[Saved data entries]
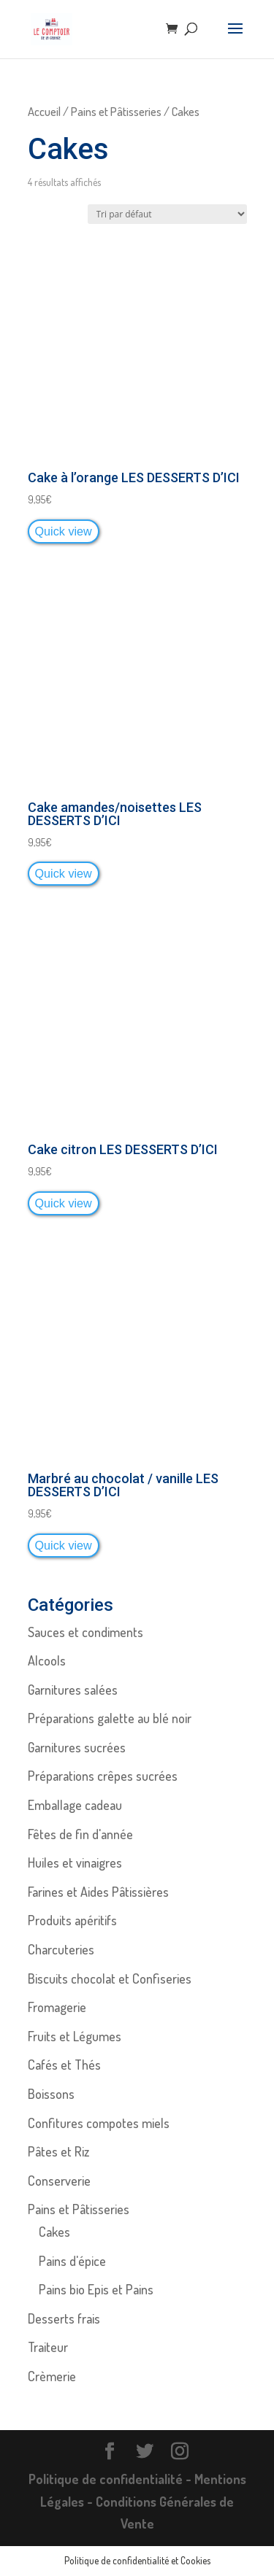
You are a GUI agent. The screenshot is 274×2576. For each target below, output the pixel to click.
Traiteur (48, 2347)
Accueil (44, 111)
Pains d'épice (72, 2261)
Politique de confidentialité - (111, 2479)
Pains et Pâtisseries (116, 111)
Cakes (54, 2232)
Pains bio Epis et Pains (96, 2289)
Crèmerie (52, 2376)
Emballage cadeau (75, 1805)
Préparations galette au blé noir (109, 1718)
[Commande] (167, 214)
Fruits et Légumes (74, 2036)
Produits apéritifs (72, 1920)
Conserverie (59, 2181)
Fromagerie (57, 2007)
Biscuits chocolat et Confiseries (109, 1978)
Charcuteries (61, 1949)
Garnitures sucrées (77, 1747)
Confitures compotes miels (99, 2123)
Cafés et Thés (64, 2065)
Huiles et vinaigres (75, 1862)
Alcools (47, 1660)
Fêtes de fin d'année (80, 1834)
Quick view (63, 531)
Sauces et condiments (85, 1632)
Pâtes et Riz (58, 2151)
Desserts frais (64, 2318)
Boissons (51, 2094)
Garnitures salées (73, 1690)
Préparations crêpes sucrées (103, 1776)
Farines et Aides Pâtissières (98, 1892)
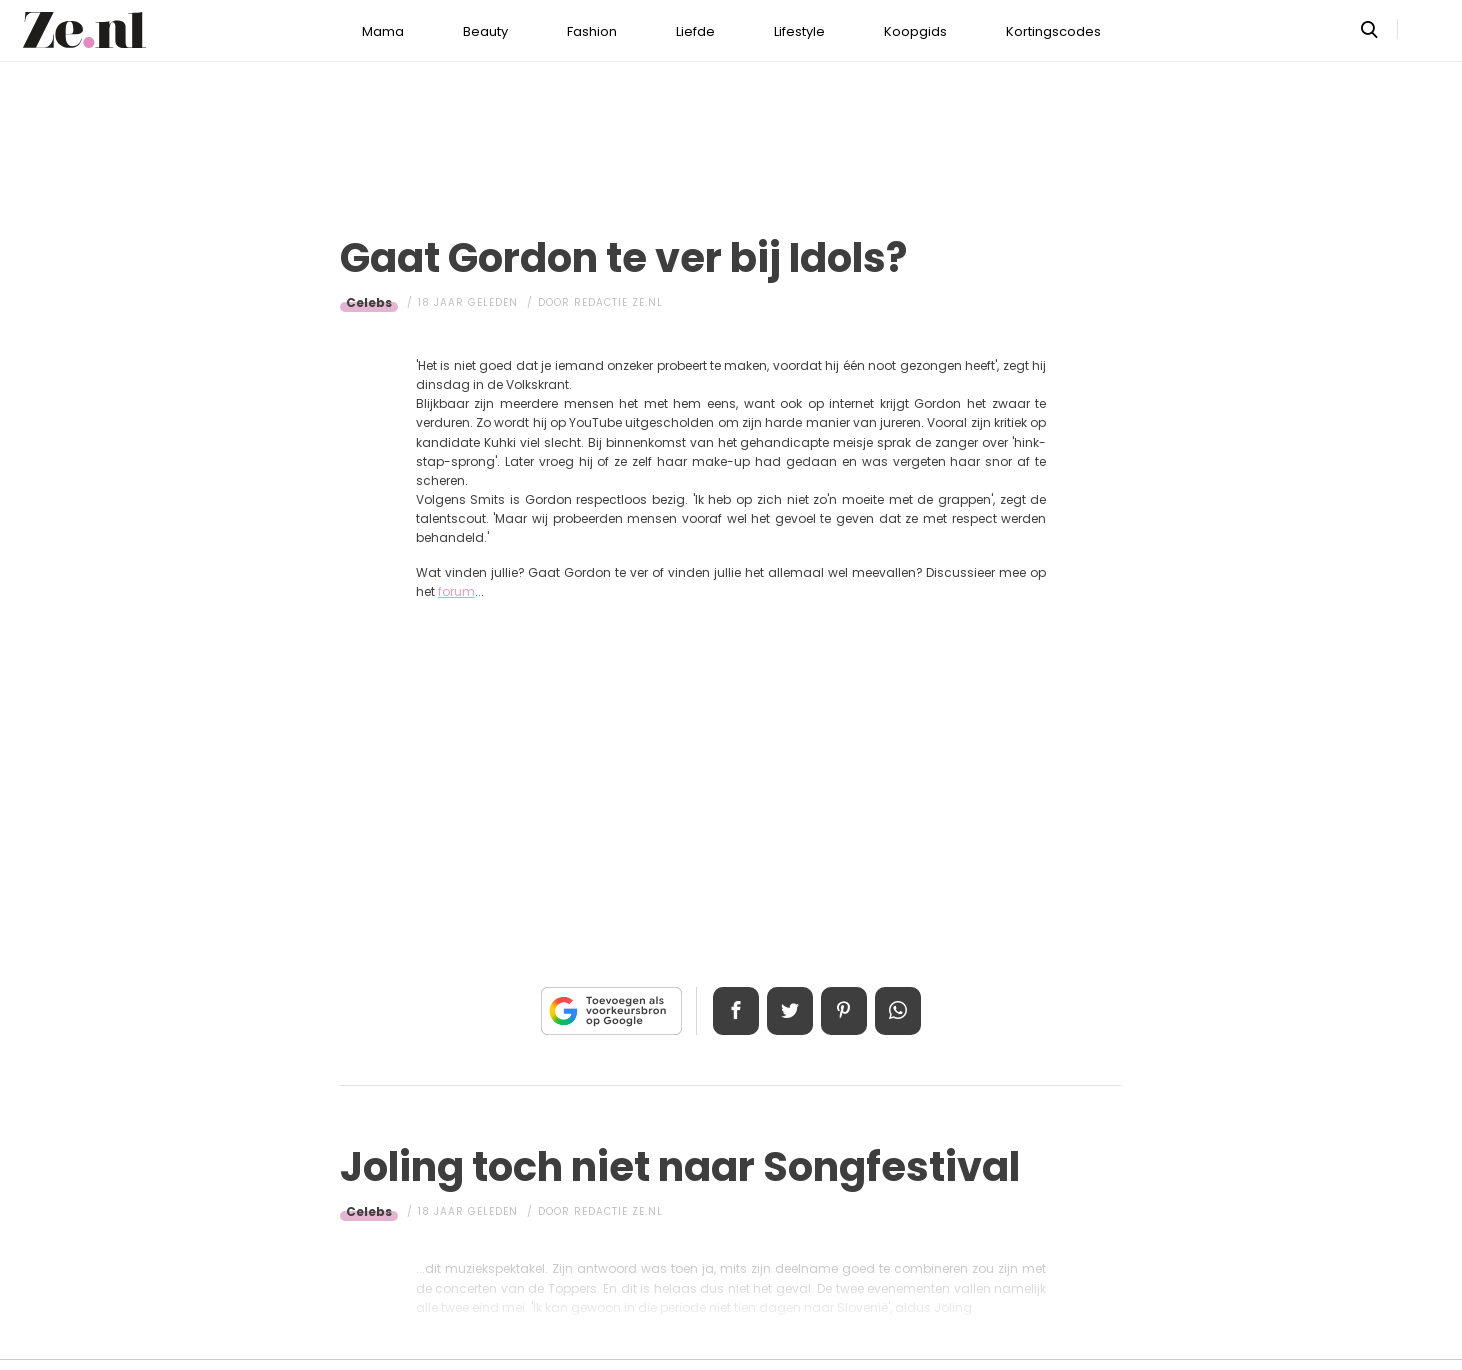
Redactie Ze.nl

● **What you will do**
Word for word, repeat only the lines from the line containing "Préparations crêpes sucrées (103, 1776)" through the end of the data, without any pictures.

● **Response area**
Préparations crêpes sucrées (103, 1776)
Farines et Aides Pâtissières (98, 1892)
Redactie Ze.nl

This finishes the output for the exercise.